One of the challenges with supervised interpretation of -omics data analyses is the limitation of existing knowledge databases. An association is typically established by an “enrichment” score of a gene to a member of a known pathway. While this technique is one of the most prevalent among researchers in understanding findings from gene expression studies, it also prevents any significant findings of new associations.
To highlight the uses and benefits of an unsupervised approach, we present a case study where a public data set was analyzed using clustering of differentially expressed genes in Alzheimer patients.
Case Study: Unsupervised method for pathway analysis in Alzheimer patients from Jaclyn Williams
Authors of publication “Genetic Control of Human Brian Transcript Expression in Alzheimer Disease” surveyed over 300 patients to determine differentially expressed genes in 176 Alzheimer patients vs. 188 controls. They hypothesized that genetic variation driving the gene expression was integral to the pathogenic aging and subsequent development of disease (1).

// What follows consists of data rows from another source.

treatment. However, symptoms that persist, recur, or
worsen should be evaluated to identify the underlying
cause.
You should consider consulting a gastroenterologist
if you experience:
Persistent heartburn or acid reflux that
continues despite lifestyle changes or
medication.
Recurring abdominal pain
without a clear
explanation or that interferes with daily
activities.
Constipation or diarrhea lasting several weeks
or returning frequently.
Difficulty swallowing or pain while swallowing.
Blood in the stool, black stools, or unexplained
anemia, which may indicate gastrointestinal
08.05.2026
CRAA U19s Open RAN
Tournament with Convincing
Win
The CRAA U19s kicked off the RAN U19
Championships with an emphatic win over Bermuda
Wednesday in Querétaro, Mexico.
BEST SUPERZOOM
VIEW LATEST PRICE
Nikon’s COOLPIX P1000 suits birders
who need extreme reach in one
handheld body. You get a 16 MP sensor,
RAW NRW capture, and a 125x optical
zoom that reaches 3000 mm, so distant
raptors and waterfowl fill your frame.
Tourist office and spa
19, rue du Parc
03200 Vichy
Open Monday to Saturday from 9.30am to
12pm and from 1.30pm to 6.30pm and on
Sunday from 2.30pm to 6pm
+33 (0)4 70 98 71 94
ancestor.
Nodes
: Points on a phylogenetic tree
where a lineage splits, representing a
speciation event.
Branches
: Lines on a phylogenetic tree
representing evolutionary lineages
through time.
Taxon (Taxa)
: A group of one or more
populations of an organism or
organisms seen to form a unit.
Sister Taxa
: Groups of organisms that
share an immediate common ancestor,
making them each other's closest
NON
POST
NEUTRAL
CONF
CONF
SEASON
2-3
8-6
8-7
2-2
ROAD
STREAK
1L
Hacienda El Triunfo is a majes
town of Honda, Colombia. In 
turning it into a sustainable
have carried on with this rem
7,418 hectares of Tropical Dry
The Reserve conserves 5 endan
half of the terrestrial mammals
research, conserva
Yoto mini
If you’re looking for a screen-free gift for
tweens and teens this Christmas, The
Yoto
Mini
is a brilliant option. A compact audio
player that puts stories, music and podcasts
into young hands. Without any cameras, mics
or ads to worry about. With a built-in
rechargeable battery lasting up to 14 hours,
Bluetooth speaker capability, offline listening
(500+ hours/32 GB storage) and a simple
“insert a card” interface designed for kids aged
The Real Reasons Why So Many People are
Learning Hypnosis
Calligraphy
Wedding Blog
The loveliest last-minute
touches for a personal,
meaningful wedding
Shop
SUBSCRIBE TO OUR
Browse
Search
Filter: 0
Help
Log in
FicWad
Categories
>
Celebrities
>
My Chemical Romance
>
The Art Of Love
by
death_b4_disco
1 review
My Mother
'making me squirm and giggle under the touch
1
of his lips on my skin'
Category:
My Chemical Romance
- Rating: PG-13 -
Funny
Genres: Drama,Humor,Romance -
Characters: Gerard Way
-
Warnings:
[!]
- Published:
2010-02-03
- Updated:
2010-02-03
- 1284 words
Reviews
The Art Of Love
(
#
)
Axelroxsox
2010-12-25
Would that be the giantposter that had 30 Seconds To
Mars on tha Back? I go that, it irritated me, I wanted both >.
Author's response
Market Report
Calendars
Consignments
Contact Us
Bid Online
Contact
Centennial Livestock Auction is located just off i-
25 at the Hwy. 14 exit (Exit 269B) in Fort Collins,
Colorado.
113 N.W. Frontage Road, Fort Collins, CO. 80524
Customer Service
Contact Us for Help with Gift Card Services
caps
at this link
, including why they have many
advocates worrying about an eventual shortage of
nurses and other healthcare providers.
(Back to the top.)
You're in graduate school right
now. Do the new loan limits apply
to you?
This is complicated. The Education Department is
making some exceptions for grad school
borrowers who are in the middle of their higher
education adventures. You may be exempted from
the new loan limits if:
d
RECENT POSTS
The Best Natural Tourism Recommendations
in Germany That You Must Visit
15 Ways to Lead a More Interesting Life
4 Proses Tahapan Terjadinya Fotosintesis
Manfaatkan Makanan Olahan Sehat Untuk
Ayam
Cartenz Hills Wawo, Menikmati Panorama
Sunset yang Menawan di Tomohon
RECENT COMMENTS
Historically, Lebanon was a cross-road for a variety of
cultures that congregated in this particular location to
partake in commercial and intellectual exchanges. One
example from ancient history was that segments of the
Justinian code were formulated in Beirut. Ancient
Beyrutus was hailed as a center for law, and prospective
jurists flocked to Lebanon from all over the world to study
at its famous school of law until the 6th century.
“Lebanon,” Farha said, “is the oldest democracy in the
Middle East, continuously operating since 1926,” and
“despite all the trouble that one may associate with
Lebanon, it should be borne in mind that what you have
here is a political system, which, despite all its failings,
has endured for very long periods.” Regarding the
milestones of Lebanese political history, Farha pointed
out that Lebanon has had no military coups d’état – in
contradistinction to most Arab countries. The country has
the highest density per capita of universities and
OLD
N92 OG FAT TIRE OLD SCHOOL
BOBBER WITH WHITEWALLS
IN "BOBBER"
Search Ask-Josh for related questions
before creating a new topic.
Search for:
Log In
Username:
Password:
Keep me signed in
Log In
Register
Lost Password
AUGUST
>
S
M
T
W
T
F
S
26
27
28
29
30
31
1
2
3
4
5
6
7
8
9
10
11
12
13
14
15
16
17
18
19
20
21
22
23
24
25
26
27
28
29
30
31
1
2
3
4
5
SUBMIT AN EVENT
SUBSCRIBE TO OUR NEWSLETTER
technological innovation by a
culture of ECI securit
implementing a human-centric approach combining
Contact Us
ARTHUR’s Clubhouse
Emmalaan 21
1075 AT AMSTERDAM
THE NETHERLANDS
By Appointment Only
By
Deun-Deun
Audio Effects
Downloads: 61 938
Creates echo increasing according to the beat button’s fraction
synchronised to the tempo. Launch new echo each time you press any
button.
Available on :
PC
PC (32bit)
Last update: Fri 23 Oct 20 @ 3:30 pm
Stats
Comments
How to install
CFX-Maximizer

A novel unsupervised method developed at the Tauber Bioinformatics Research Center (2) was used to explore gene co-expression and select the network modules (clusters of co-expression) that differentiated between AD patients and control patients. All the expression values were clustered and “good” clusters were selected (using high T-Test values). One of the clusters that had significant expression profile differences between the two groups was cluster 40. Further analysis of gene functionality was done based on existing knowledge bases.
Utilizing DAVID and KEGG, 93 of the 138 genes identified from cluster 40 were mapped and annotated. DAVID Function annotation identified a gene group: zinc finger proteins and Krueppel-associated box with a significant enrichment score. Interestingly, KRAB-Zinc finger proteins have been associated with cognitive impairment and the onset of Alzheimer’s (3,4).
This demonstrates that it’s possible to link heterogeneous sets of observations without a prior hypothesis. This mathematical model can be applied in any situation using gene expression and additional attributes. The use of unsupervised analysis in this case resulted in the identification of genes that have been indicated in playing a role in the onset of Alzheimer’s disease. Utilizing both supervised and unsupervised methods can allow new benefits to understanding the complex networks of regulation associated with various conditions.